Fluid Flow Inside a Porous Medium for Heat Sink Cooling

Description

This project simulates the fluid flow inside a porous medium for heat sink cooling using ANSYS Fluent software. The problem is carried out and investigated through CFD analysis.

The study of fluid flow in porous media is one of the most widely used fields in science. A porous medium consists mostly of perforated materials and contains pores and void spaces within itself.

The present model is designed in three dimensions using Design Modeler software. The geometry for this simulation consists of a hollow section that acts as an inlet, followed by a porous aluminum foam in contact with a heat source. The meshing is generated using ANSYS Meshing software. The mesh used for this geometry is structured, and the total number of mesh cells is 7,680.

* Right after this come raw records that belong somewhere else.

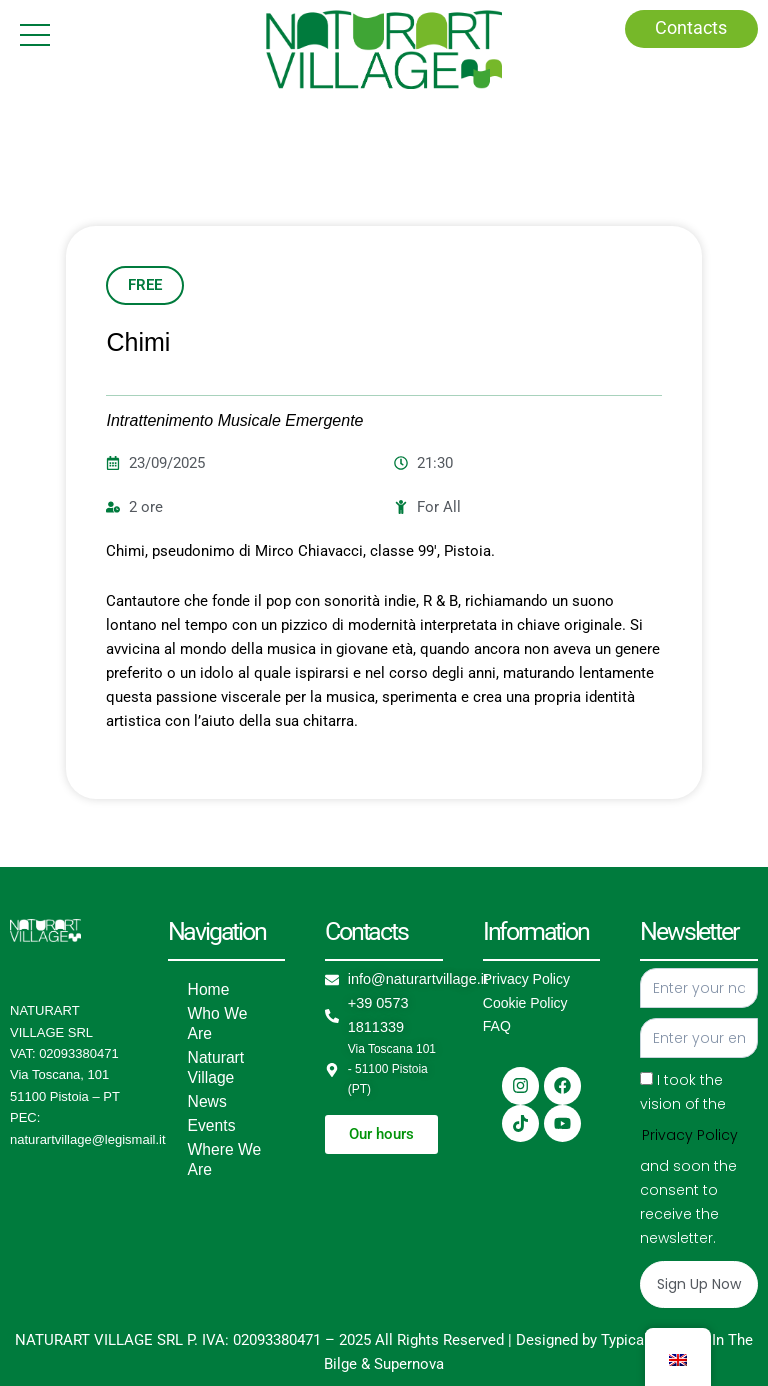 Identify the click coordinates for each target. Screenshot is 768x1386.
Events (209, 1126)
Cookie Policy (525, 1003)
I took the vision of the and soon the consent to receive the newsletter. (690, 1158)
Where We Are (221, 1160)
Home (206, 990)
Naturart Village (213, 1068)
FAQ (497, 1026)
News (205, 1102)
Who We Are (214, 1024)
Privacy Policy (526, 979) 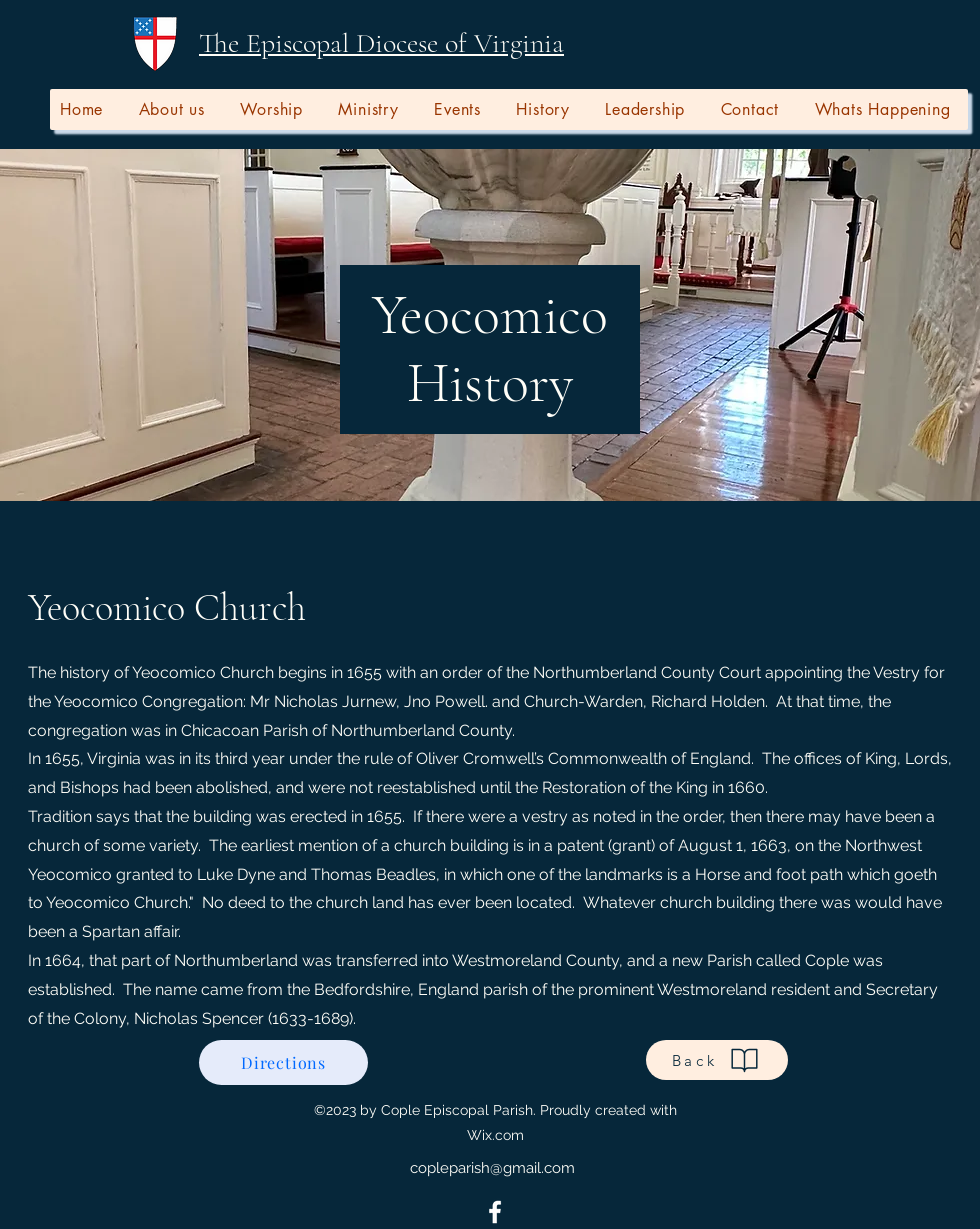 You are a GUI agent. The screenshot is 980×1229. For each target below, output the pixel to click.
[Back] (717, 1060)
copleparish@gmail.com (492, 1168)
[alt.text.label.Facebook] (495, 1212)
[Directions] (283, 1062)
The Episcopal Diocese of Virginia (381, 43) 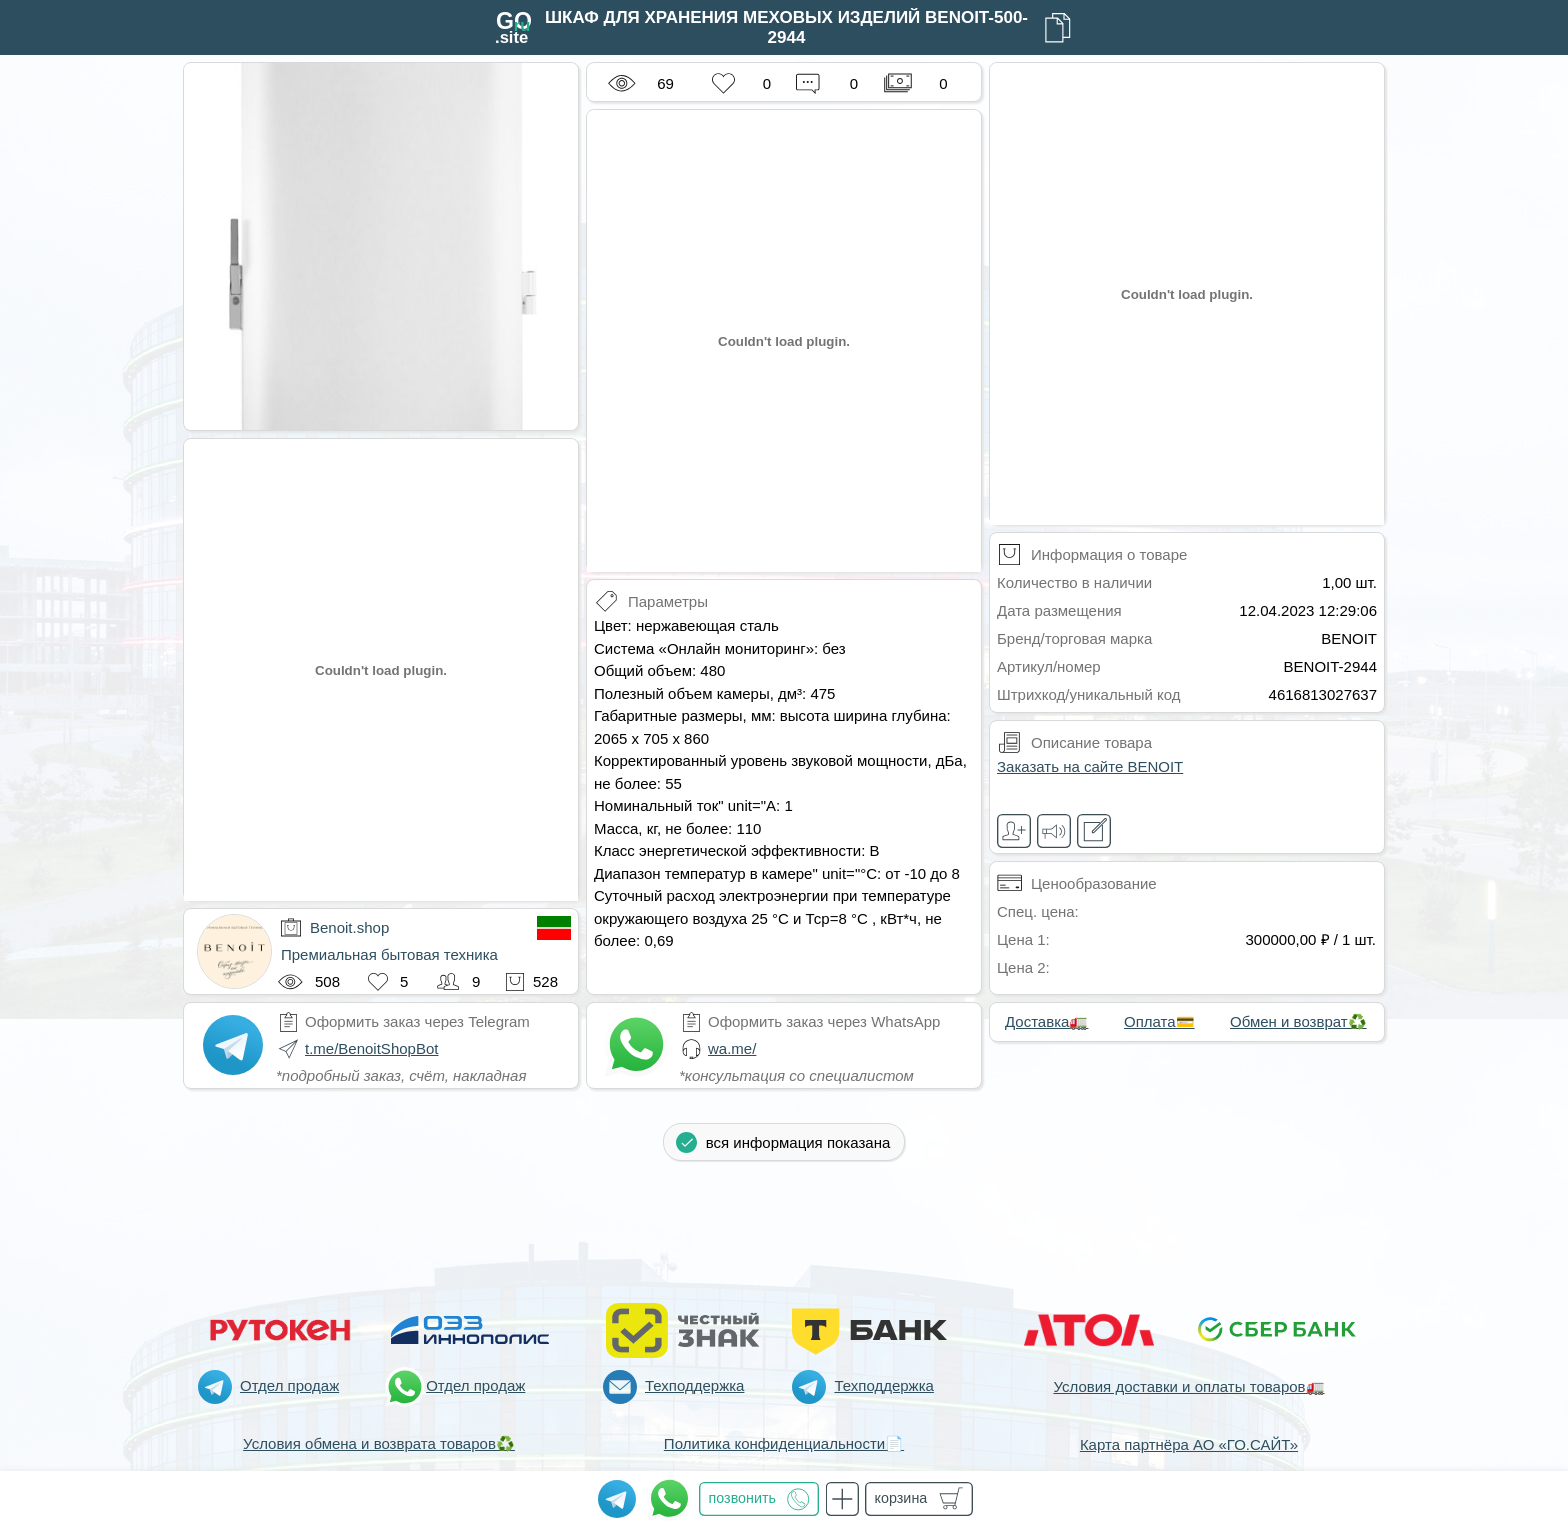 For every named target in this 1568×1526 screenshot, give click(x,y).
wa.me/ (732, 1048)
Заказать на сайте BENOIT (1090, 766)
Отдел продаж (289, 1385)
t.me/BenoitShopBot (371, 1048)
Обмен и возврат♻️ (1298, 1021)
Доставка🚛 (1046, 1021)
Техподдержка (694, 1385)
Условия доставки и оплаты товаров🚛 (1188, 1386)
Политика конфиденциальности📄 (784, 1443)
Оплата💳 (1159, 1021)
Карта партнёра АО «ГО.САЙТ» (1189, 1444)
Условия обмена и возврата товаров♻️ (379, 1443) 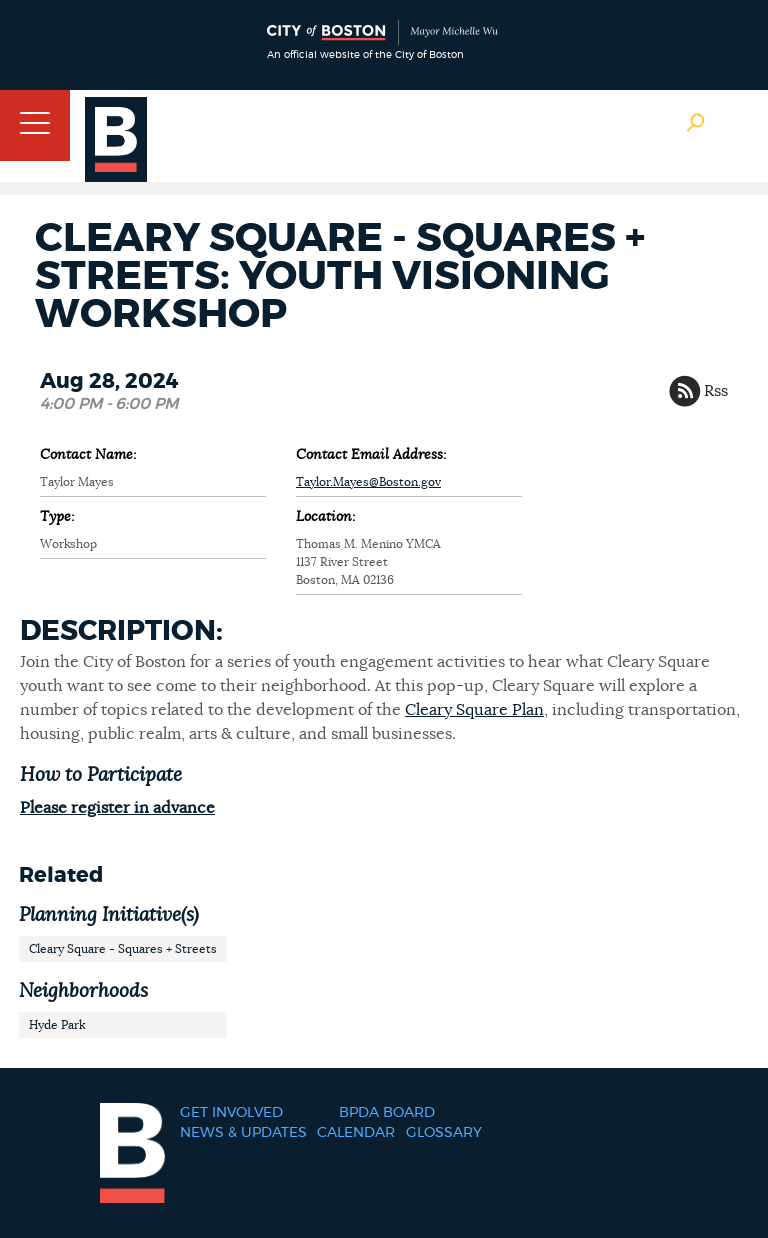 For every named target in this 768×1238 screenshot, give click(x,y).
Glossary (444, 1133)
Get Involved (231, 1113)
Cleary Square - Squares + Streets (123, 949)
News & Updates (243, 1133)
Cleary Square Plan (474, 710)
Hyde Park (57, 1025)
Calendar (356, 1133)
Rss (716, 391)
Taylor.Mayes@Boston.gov (368, 482)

Heat Sink Cooling Methodology

In this project, the fluid flow and heat transfer inside a porous medium are simulated using ANSYS Fluent software. The porous medium is in contact with a heat source, and the whole setup acts as a heat sink. The flow enters through the inlet boundary with a velocity of 1.99 m/s and a temperature of 300 K, and it flows through the porous medium to absorb heat from it.

The energy model is activated, and the RNG k-epsilon model with the standard wall function is used for the fluid flow analysis.

Heat Sink Cooling Conclusion

At the end of the solution process, the temperature, velocity, and pressure fields are obtained, along with the streamlines and velocity vectors. As shown in the pressure contour, the flow pressure behind the porous medium differs significantly from that at the outlet boundary, owing to the resistance that the porous medium imposes on the system.